[PROVIDED MATERIAL]

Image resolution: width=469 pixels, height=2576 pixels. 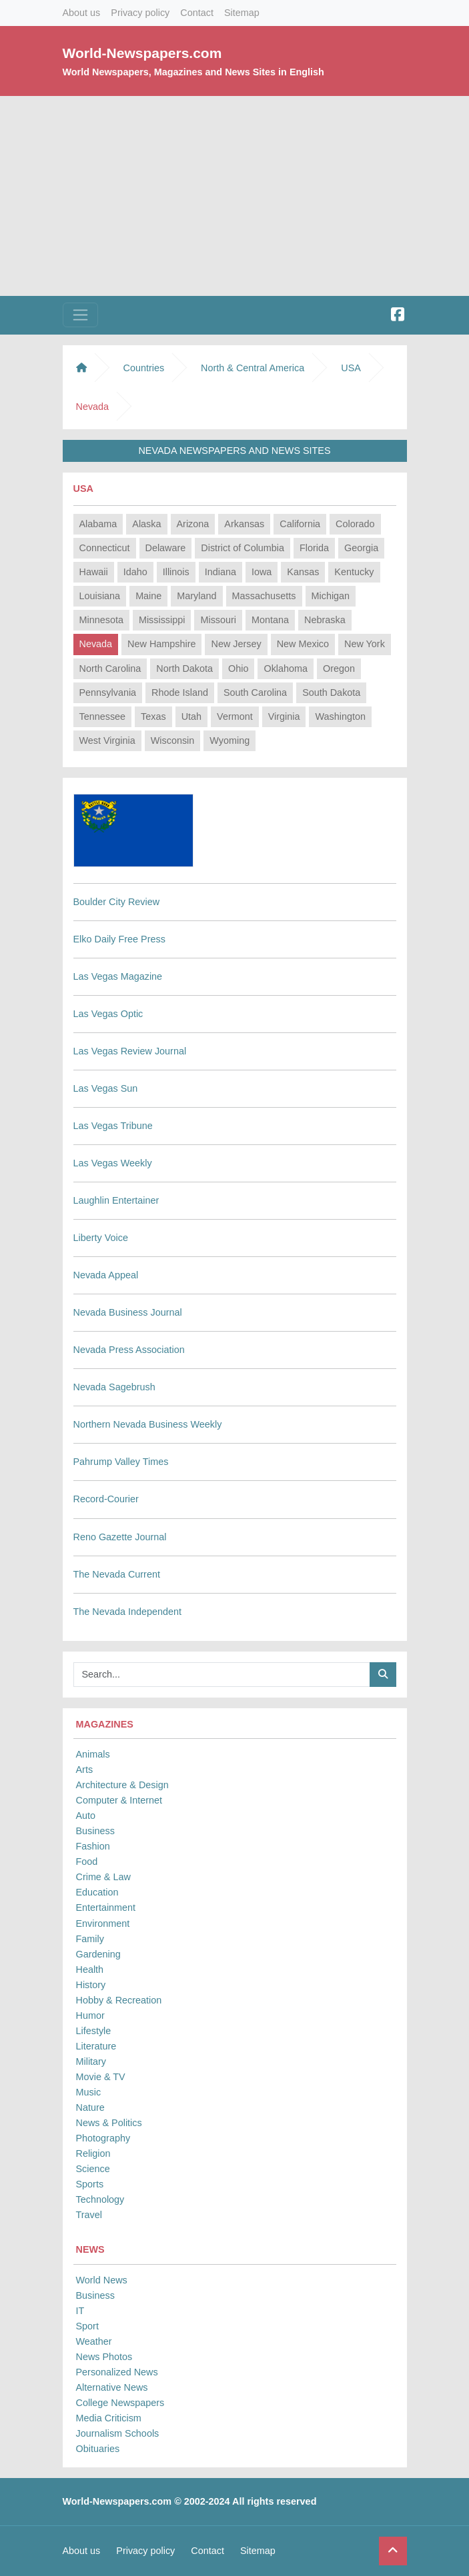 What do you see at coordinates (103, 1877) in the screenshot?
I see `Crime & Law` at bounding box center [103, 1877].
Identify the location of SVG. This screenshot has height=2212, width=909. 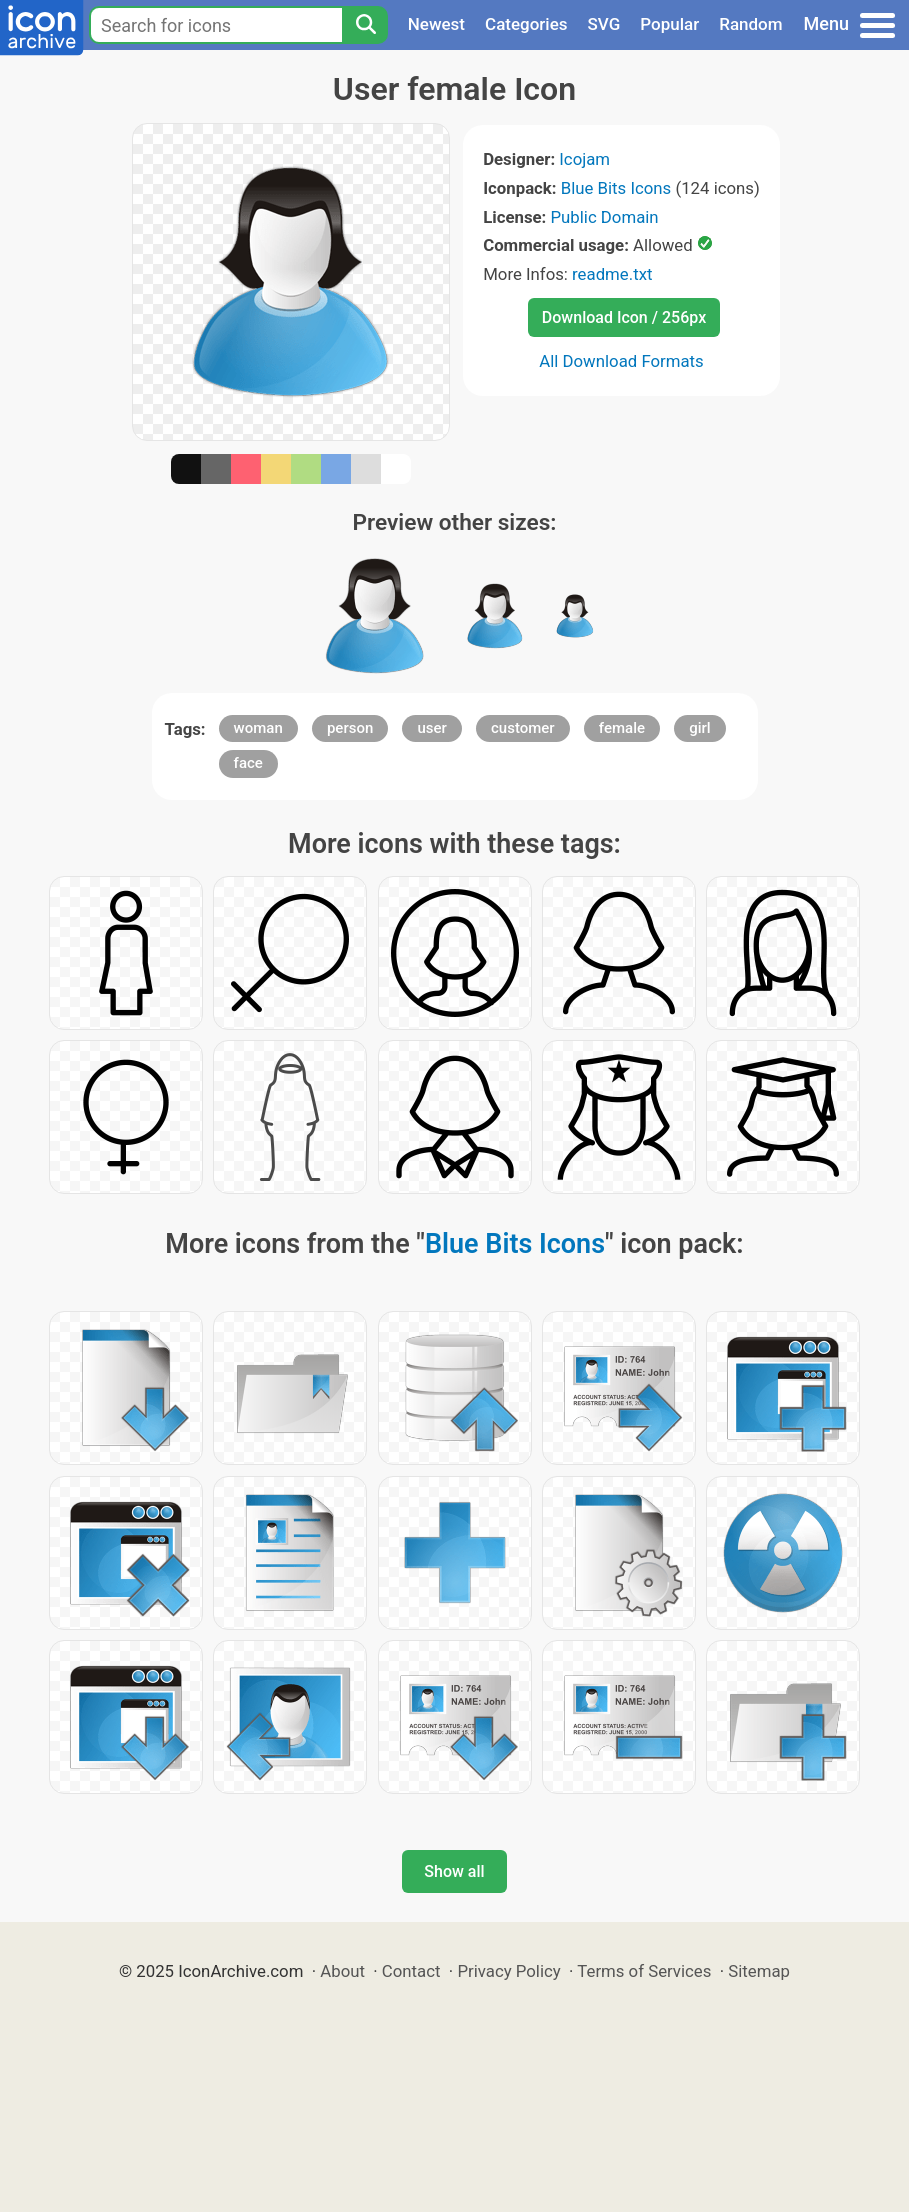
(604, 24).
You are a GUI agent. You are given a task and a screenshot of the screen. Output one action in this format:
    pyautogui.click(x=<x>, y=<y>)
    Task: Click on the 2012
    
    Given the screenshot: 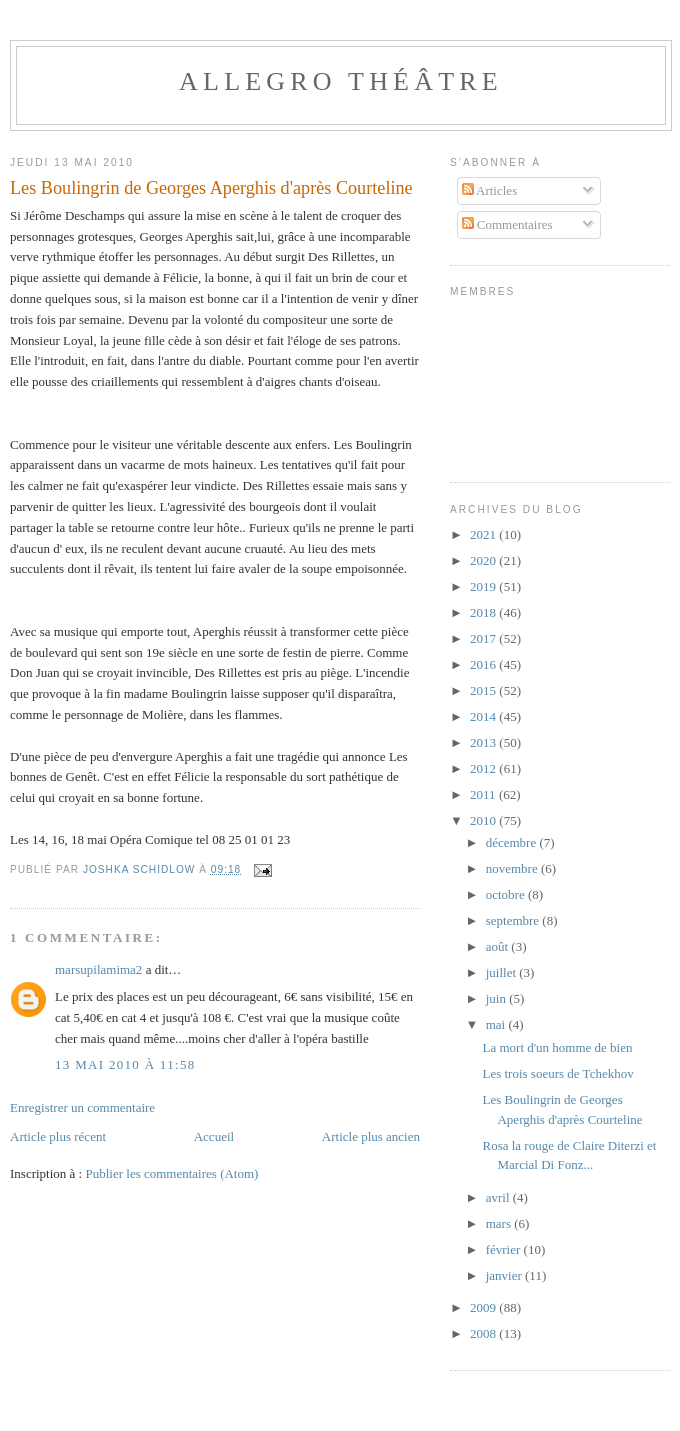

[/PROVIDED MATERIAL]

§ **REQUIREMENT**: Which lines run from the one containing "Identify the location" to the end of the entries above? Write them out exactly, leaving out every picture.

§ **TASK RESPONSE**:
Identify the location of SVG. This screenshot has height=2212, width=909. 
(604, 24).
You are a GUI agent. You are given a task and a screenshot of the screen. Output one action in this format:
    pyautogui.click(x=<x>, y=<y>)
    Task: Click on the 2012
    
    Given the screenshot: 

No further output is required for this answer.